● Exercise directions:
Produce a faithful copy of the data, one that leaves out the pictures.

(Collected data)
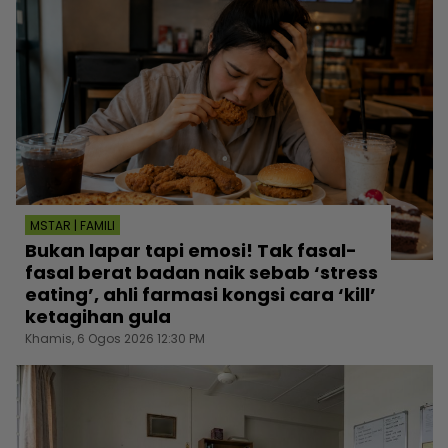
MSTAR | FAMILI
Bukan lapar tapi emosi! Tak fasal-
fasal berat badan naik sebab ‘stress
eating’, ahli farmasi kongsi cara ‘kill’
ketagihan gula
Khamis, 6 Ogos 2026 12:30 PM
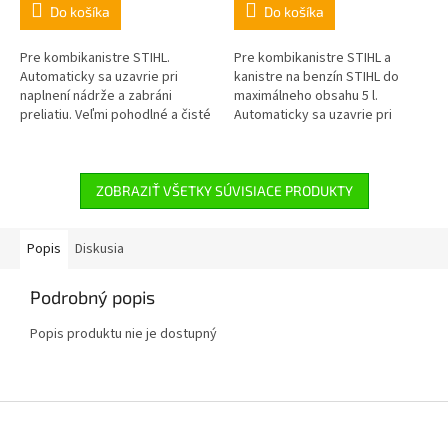
Do košíka
Do košíka
Pre kombikanistre STIHL.
Pre kombikanistre STIHL a
Automaticky sa uzavrie pri
kanistre na benzín STIHL do
naplnení nádrže a zabráni
maximálneho obsahu 5 l.
preliatiu. Veľmi pohodlné a čisté
Automaticky sa uzavrie pri
dopĺňanie paliva.
naplnení nádrže a zabráni
preliatiu. Veľmi pohodlné a čisté
dopĺňanie...
ZOBRAZIŤ VŠETKY SÚVISIACE PRODUKTY
Popis
Diskusia
Podrobný popis
Popis produktu nie je dostupný
Z
á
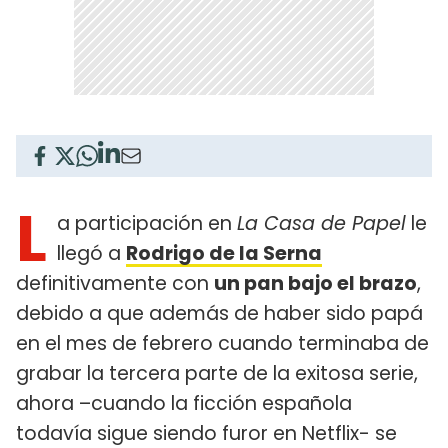
L
a participación en
La Casa de Papel
le
llegó a
Rodrigo de la Serna
definitivamente con
un pan bajo el brazo
,
debido a que además de haber sido papá
en el mes de febrero cuando terminaba de
grabar la tercera parte de la exitosa serie,
ahora –cuando la ficción española
todavía sigue siendo furor en Netflix- se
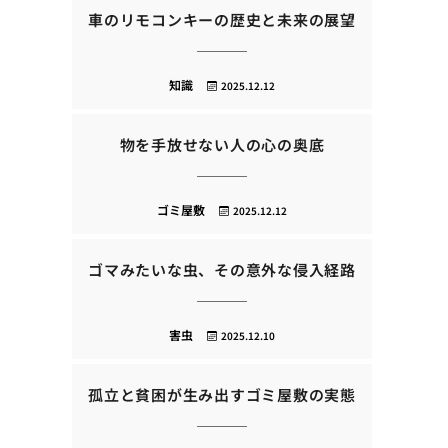
車のリモコンキーの歴史と未来の展望
知識
2025.12.12
物を手放せない人の心の奥底
ゴミ屋敷
2025.12.12
ゴマみたいな虫、その意外な侵入経路
害虫
2025.12.10
孤立と貧困が生み出すゴミ屋敷の実態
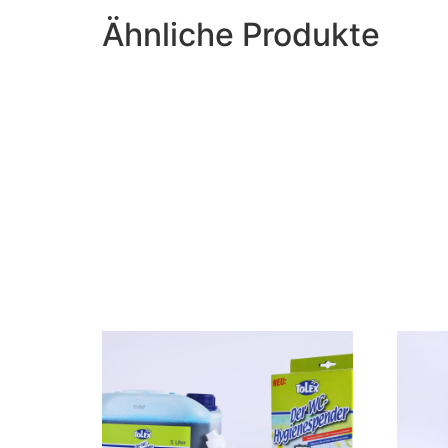
Ähnliche Produkte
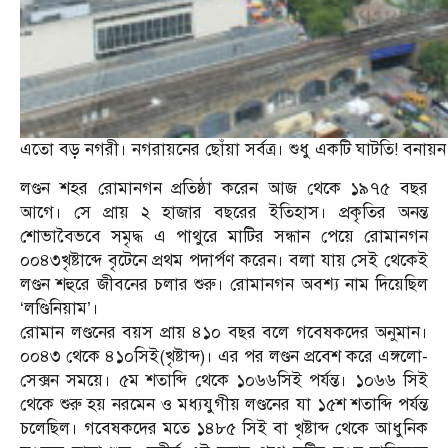
এতো বড় নগরী। নগরায়নের ছোঁয়া সর্বত্র। শুধু একটি ঘাটতি! বনায
লণ্ডন শহর রোমানগন প্রতিষ্ঠা করেন আজ থেকে ১৯৭৫ বছর
আগে। সে প্রায় ২ হাজার বছরের ইতিহাস। প্রকৃতির অনন্ত
শোভাবৈভবে সমৃদ্ধ এ পাথুরে মাটির সন্ধান পেয়ে রোমানগন
০০৪৩খৃষ্টাব্দে বৃটেনে প্রথম পদার্পণ করেন। বলা যায় সেই থেকেই
লণ্ডন শহুরে জীবনের চলার শুরু। রোমানগন অবশ্য নাম দিয়েছিল
‘লণ্ডিনিয়াম’।
রোমান লণ্ডনের বয়স প্রায় ৪১০ বছর বলে গবেষকদের অনুমান।
০০৪৩ থেকে ৪১০সিই(খৃষ্টাব্দ)। এর পর লণ্ডন প্রবেশ করে এঙ্গলো-
সেক্সন সময়ে। ৫ম শতাব্দি থেকে ১০৬৬সিই পর্যন্ত। ১০৬৬ সিই
থেকে শুরু হয় নরমেন ও মধ্যযুগীয় লণ্ডনের যা ১৫শ শতাব্দি পর্যন্ত
চলেছিল। গবেষকদের মতে ১৪৮৫ সিই বা খৃষ্টাব্দ থেকে আধুনিক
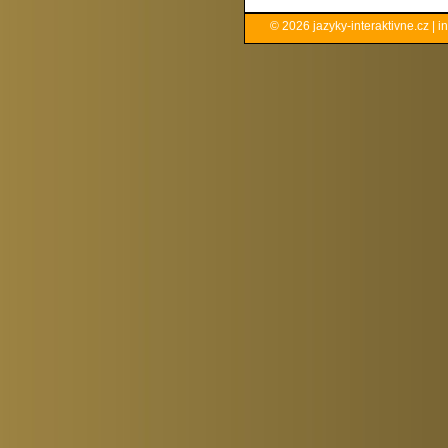
© 2026
jazyky-interaktivne.cz
|
i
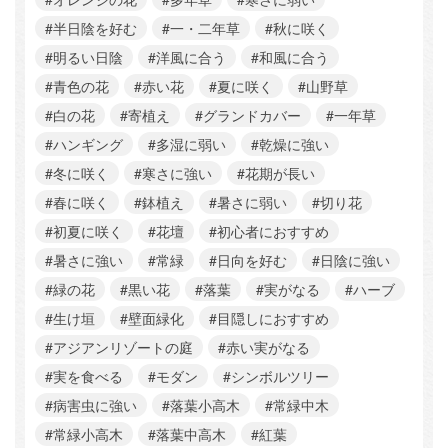
#半日陰を好む
#一・二年草
#秋に咲く
#明るい日陰
#洋風に合う
#和風に合う
#青色の花
#赤い花
#夏に咲く
#山野草
#白の花
#寄植え
#グランドカバー
#一年草
#ハンギング
#多湿に弱い
#乾燥に強い
#冬に咲く
#寒さに強い
#花期が長い
#春に咲く
#鉢植え
#暑さに弱い
#切り花
#初夏に咲く
#花壇
#初心者におすすめ
#暑さに強い
#常緑
#日向を好む
#日陰に強い
#緑の花
#黒い花
#落葉
#実がなる
#ハーブ
#生け垣
#壁面緑化
#目隠しにおすすめ
#アジアンリゾートの庭
#赤い実がなる
#実を食べる
#モダン
#シンボルツリー
#病害虫に強い
#落葉小高木
#常緑中木
#常緑小高木
#落葉中高木
#紅葉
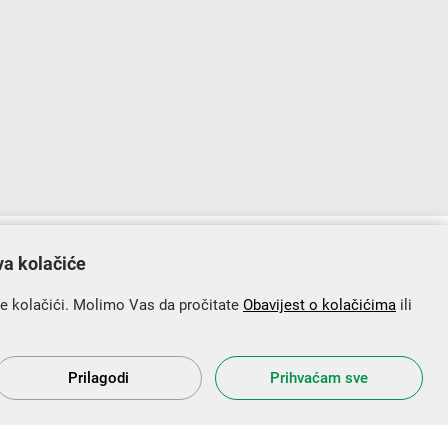
lopu Operativnog programa „Konkurentnost i kohezija”.
va kolačiće
se kolačići. Molimo Vas da pročitate
Obavijest o kolačićima
ili
Prilagodi
Prihvaćam sve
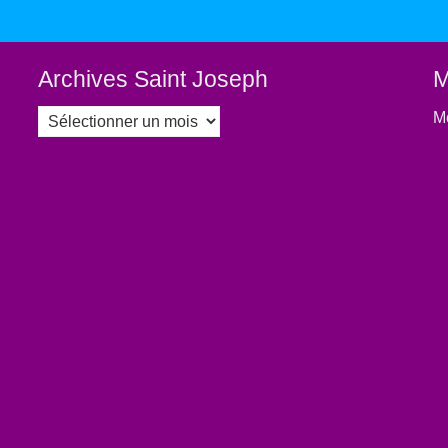
Archives Saint Joseph
M
Archives
Mé
Saint
Joseph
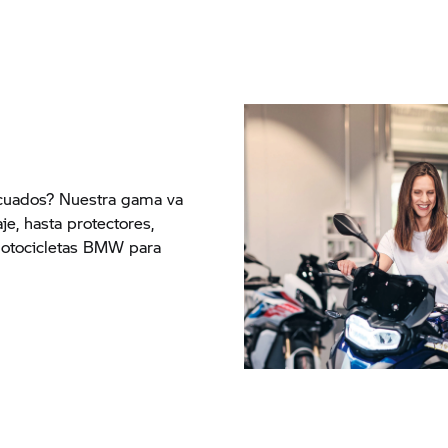
ecuados? Nuestra gama va
e, hasta protectores,
motocicletas BMW para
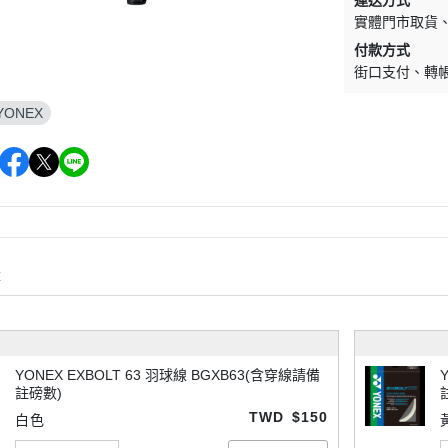
運送方式
實體門市取貨
付款方式
街口支付
轉
YONEX
購
YONEX EXBOLT 63 羽球線 BGXB63(含穿線請備
註磅數)
TWD
$150
白色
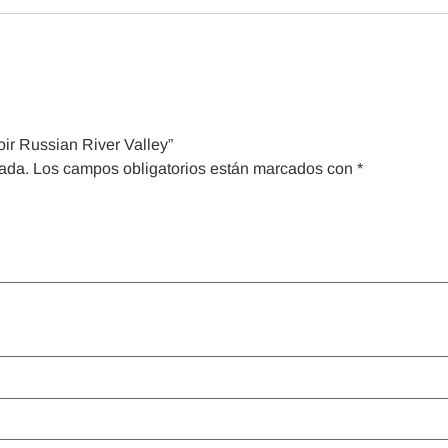
ir Russian River Valley”
cada.
Los campos obligatorios están marcados con
*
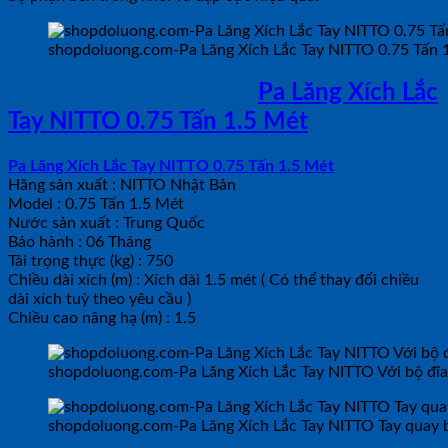
shopdoluong.com-Pa Lăng Xích Lắc Tay NITTO 0.75 Tấn 
THÔNG SỐ KỸ THUẬT
Pa Lăng Xích Lắc
Tay NITTO 0.75 Tấn 1.5 Mét
Pa Lăng Xích Lắc Tay NITTO 0.75 Tấn 1.5 Mét
Hãng sản xuất : NITTO Nhật Bản
Model : 0.75 Tấn 1.5 Mét
Nước sản xuất : Trung Quốc
Bảo hành : 06 Tháng
Tải trọng thực (kg) : 750
Chiều dài xích (m) : Xích dài 1.5 mét ( Có thể thay đổi chiều
dài xích tuỳ theo yêu cầu )
Chiều cao nâng hạ (m) : 1.5
shopdoluong.com-Pa Lăng Xích Lắc Tay NITTO Với bộ đĩa
shopdoluong.com-Pa Lăng Xích Lắc Tay NITTO Tay quay b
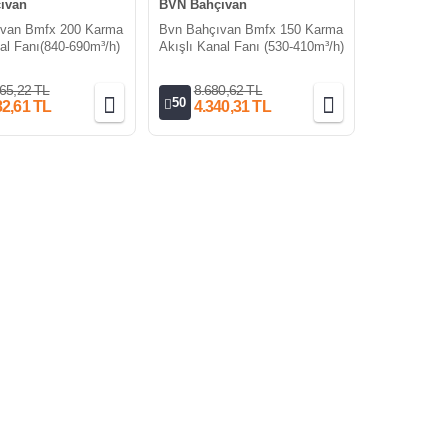
ıvan
BVN Bahçıvan
ıvan Bmfx 200 Karma
Bvn Bahçıvan Bmfx 150 Karma
al Fanı(840-690m³/h)
Akışlı Kanal Fanı (530-410m³/h)
65,22 TL
8.680,62 TL
50
82,61 TL
4.340,31 TL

● Output of the exercise:
MSTAR | FAMILI
Bukan lapar tapi emosi! Tak fasal-
fasal berat badan naik sebab ‘stress
eating’, ahli farmasi kongsi cara ‘kill’
ketagihan gula
Khamis, 6 Ogos 2026 12:30 PM
Do košíka
Do košíka
Pre kombikanistre STIHL.
Pre kombikanistre STIHL a
Automaticky sa uzavrie pri
kanistre na benzín STIHL do
naplnení nádrže a zabráni
maximálneho obsahu 5 l.
preliatiu. Veľmi pohodlné a čisté
Automaticky sa uzavrie pri
dopĺňanie paliva.
naplnení nádrže a zabráni
preliatiu. Veľmi pohodlné a čisté
dopĺňanie...
ZOBRAZIŤ VŠETKY SÚVISIACE PRODUKTY
Popis
Diskusia
Podrobný popis
Popis produktu nie je dostupný
Z
á
L
a participación en
La Casa de Papel
le
llegó a
Rodrigo de la Serna
definitivamente con
un pan bajo el brazo
,
debido a que además de haber sido papá
en el mes de febrero cuando terminaba de
grabar la tercera parte de la exitosa serie,
ahora –cuando la ficción española
todavía sigue siendo furor en Netflix- se
車のリモコンキーの歴史と未来の展望
知識
2025.12.12
物を手放せない人の心の奥底
ゴミ屋敷
2025.12.12
ゴマみたいな虫、その意外な侵入経路
害虫
2025.12.10
孤立と貧困が生み出すゴミ屋敷の実態
Ähnliche Produkte
এতো বড় নগরী। নগরায়নের ছোঁয়া সর্বত্র। শুধু একটি ঘাটতি! বনায
লণ্ডন শহর রোমানগন প্রতিষ্ঠা করেন আজ থেকে ১৯৭৫ বছর
আগে। সে প্রায় ২ হাজার বছরের ইতিহাস। প্রকৃতির অনন্ত
শোভাবৈভবে সমৃদ্ধ এ পাথুরে মাটির সন্ধান পেয়ে রোমানগন
০০৪৩খৃষ্টাব্দে বৃটেনে প্রথম পদার্পণ করেন। বলা যায় সেই থেকেই
লণ্ডন শহুরে জীবনের চলার শুরু। রোমানগন অবশ্য নাম দিয়েছিল
‘লণ্ডিনিয়াম’।
রোমান লণ্ডনের বয়স প্রায় ৪১০ বছর বলে গবেষকদের অনুমান।
০০৪৩ থেকে ৪১০সিই(খৃষ্টাব্দ)। এর পর লণ্ডন প্রবেশ করে এঙ্গলো-
সেক্সন সময়ে। ৫ম শতাব্দি থেকে ১০৬৬সিই পর্যন্ত। ১০৬৬ সিই
থেকে শুরু হয় নরমেন ও মধ্যযুগীয় লণ্ডনের যা ১৫শ শতাব্দি পর্যন্ত
চলেছিল। গবেষকদের মতে ১৪৮৫ সিই বা খৃষ্টাব্দ থেকে আধুনিক
© 2026
jazyky-interaktivne.cz
|
i
#半日陰を好む
#一・二年草
#秋に咲く
#明るい日陰
#洋風に合う
#和風に合う
#青色の花
#赤い花
#夏に咲く
#山野草
#白の花
#寄植え
#グランドカバー
#一年草
#ハンギング
#多湿に弱い
#乾燥に強い
#冬に咲く
#寒さに強い
#花期が長い
#春に咲く
#鉢植え
#暑さに弱い
#切り花
#初夏に咲く
#花壇
#初心者におすすめ
#暑さに強い
#常緑
#日向を好む
#日陰に強い
#緑の花
#黒い花
#落葉
#実がなる
#ハーブ
#生け垣
#壁面緑化
#目隠しにおすすめ
#アジアンリゾートの庭
#赤い実がなる
#実を食べる
#モダン
#シンボルツリー
#病害虫に強い
#落葉小高木
#常緑中木
#常緑小高木
#落葉中高木
#紅葉
lopu Operativnog programa „Konkurentnost i kohezija”.
va kolačiće
se kolačići. Molimo Vas da pročitate
Obavijest o kolačićima
ili
Prilagodi
Prihvaćam sve
Archives Saint Joseph
M
Archives
Mé
Saint
Joseph
ecuados? Nuestra gama va
e, hasta protectores,
motocicletas BMW para
運送方式
實體門市取貨
付款方式
街口支付
轉
YONEX
購
YONEX EXBOLT 63 羽球線 BGXB63(含穿線請備
註磅數)
TWD
$150
白色
ir Russian River Valley”
cada.
Los campos obligatorios están marcados con
*
shopdoluong.com-Pa Lăng Xích Lắc Tay NITTO 0.75 Tấn 
THÔNG SỐ KỸ THUẬT
Pa Lăng Xích Lắc
Tay NITTO 0.75 Tấn 1.5 Mét
Pa Lăng Xích Lắc Tay NITTO 0.75 Tấn 1.5 Mét
Hãng sản xuất : NITTO Nhật Bản
Model : 0.75 Tấn 1.5 Mét
Nước sản xuất : Trung Quốc
Bảo hành : 06 Tháng
Tải trọng thực (kg) : 750
Chiều dài xích (m) : Xích dài 1.5 mét ( Có thể thay đổi chiều
dài xích tuỳ theo yêu cầu )
Chiều cao nâng hạ (m) : 1.5
shopdoluong.com-Pa Lăng Xích Lắc Tay NITTO Với bộ đĩa
shopdoluong.com-Pa Lăng Xích Lắc Tay NITTO Tay quay b
ıvan
BVN Bahçıvan
ıvan Bmfx 200 Karma
Bvn Bahçıvan Bmfx 150 Karma
al Fanı(840-690m³/h)
Akışlı Kanal Fanı (530-410m³/h)
65,22 TL
8.680,62 TL
50
82,61 TL
4.340,31 TL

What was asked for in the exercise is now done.